The recent approval by the Irish High Court of a scheme of arrangement that restructured US$1.65bn of liabilities of Ballantyne Re plc (Ballantyne) confirms Dublin as one of the most effective restructuring venues in the EU. The detailed decision of Justice Barniville (available here) offers significant precedential value and is a clear endorsement that Irish schemes can be used to implement complex cross border restructurings. The Irish statute governing schemes is very similar to that of England and Wales.

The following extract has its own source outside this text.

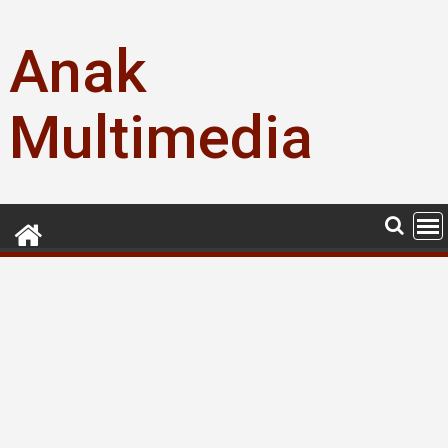
Skip
to
Anak
content
Multimedia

Essence of the Ballantyne scheme:
Despite a challenge by a minority creditor, the Irish High Court promptly approved a scheme which:
- allowed a disbursement of Ballantyne's assets to senior creditors in full and final settlement of c. $1.65bn of claims against Ballantyne
- released third party guarantee obligations
- allowed Ballantyne to novate its reinsurance obligations to a third party reinsurer as part of a broader restructuring enabled by the scheme
- included payment of a lock-up fee to senior creditors voting in favour of the scheme
- required recognition of the scheme in the US via the Chapter 15 process
- facilitated the solvent winding up of Ballantyne
Timeline key dates:
The High Court case-managed the Irish scheme process that concluded in less than six weeks:
- 29 April 2019: High Court hearing to convene creditor meetings and launch scheme
- 22 May 2019: creditor meetings held
- 5 June 2019: contested sanction hearing before Justice Barniville
- 6 June 2019: 56 page judgment sanctioning the scheme delivered by the judge
- 11 June 2019: Chapter 15 hearing granting recognition of the Irish scheme in the US
The broader restructuring was fully implemented on 17 June 2019.
The speed and manner in which the Irish High Court dealt with a complex scheme implementing a $1.65bn cross border restructuring further cements Dublin as a key EU restructuring venue.